Fisher Wallace offers wearable medical devices for the treatment of depression, anxiety and insomnia
Steven Loeb speaks with Kelly Roman, co-founder and CEO of Fisher Wallace, a company that offers wearable medical devices for the treatment of depression, anxiety and insomnia.
Our goal is to understand how technology is radically changing healthcare: the way we screen, treat and measure progress and outcomes. Whether tech is helping or hurting our well-being physically and mentally. And whether we’re creating productivity that drives economic costs down while improving are overall health.
Highlights from the interview:
- Roman first partnered with co-founder Chip Fisher in 2009, when wearable tech was just becoming something that people were adopting and there was not a lot of hardware for treating mental health symptoms. It was, and still is, very much a culture of medication and talk therapy, as it still largely is today. The hard part was going to be proving the technology out scientifically, research, and convincing people to put electrodes on their head.
- Drug therapy works for many people but the efficacy of it, especially in terms of remission rates, is less than half, and an inefficient delivery system: you have to swallow the pill, it has to be digested, the impacts of that drug are felt in your gastric system. Brain stimulation makes sense because it improves brain function directly with electricity instead of having to go through the digestive system. That was the fundamental advantage he saw in wearable devices.
- Fisher Wallace has many customers who report reversals in suicide, meaning they have attempted suicide before using the device and and have not afterwards, so it's appropriate for severe depression patients. The device is a tool for the whole spectrum of mental health, whether they're feeling stress and may not have severe symptoms, or if they are severe.
- When someone uses the device there's an increase in neurotransmitter production and a change in the brainwave state. The dorsolateral prefrontal cortex, which is the front part of the brain, will see an increase in activity. Typically, that region of the brain is underactive in depressed patients.
- Fisher Wallace is building a new device that is going to have the same therapy, but a much different form factor, called Oak, which will be coming out next year. It won't have any wires, it'll be completely head based, it will be Bluetooth, it'll have a speaker for voice assistance during usage. The app will be tracking symptoms, as well as cognitive performance. It will also build talk therapy into it, embracing the idea that multiple treatment tools can be better than one. Fisher Wallace has a lot of patients who only need our device, but there's also a lot who will also benefit from talk therapy and if they've already acquired those customers through the hardware, Roman believes it should be able to offer more affordable talk therapy as well.
- Last month was the company’s best sales month in history, with over $850,000, meaning a $10 million run rate.

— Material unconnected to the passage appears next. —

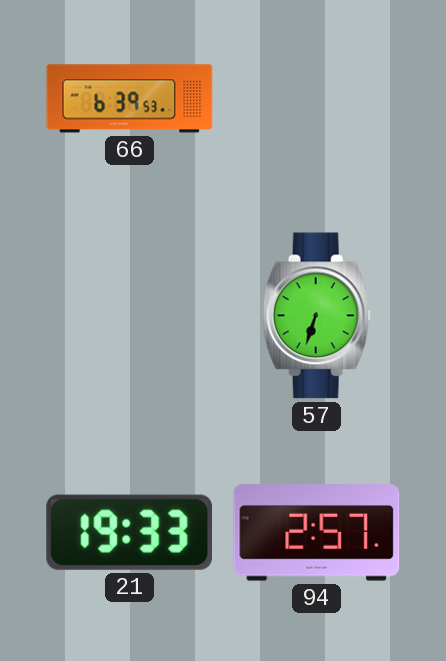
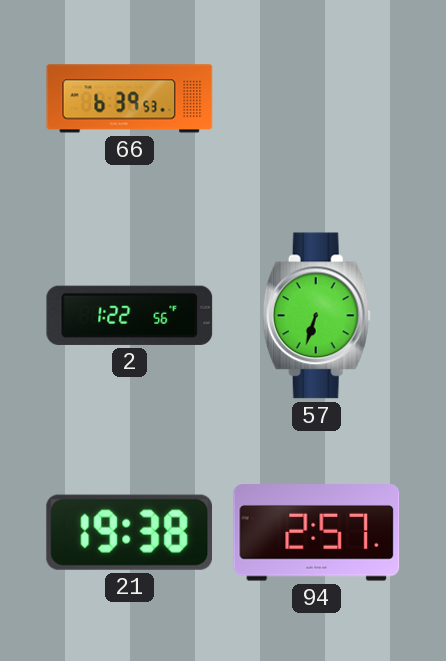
2: none -> 1:22
21: 19:33 -> 19:38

The impact of the pandemic on mental health, the population that was the most affected were adolescents and what we're seeing now is the after effects of that with kids who went for a long time in isolation. The company is marketing toward adults and is currently doing research on adolescents. While the company has seen an uptick in sales, the drug makers are seeing the biggest uptick in sales because there's still the standard of care and it's what people know, it's what doctors know, but there is no problem with shrinking demand.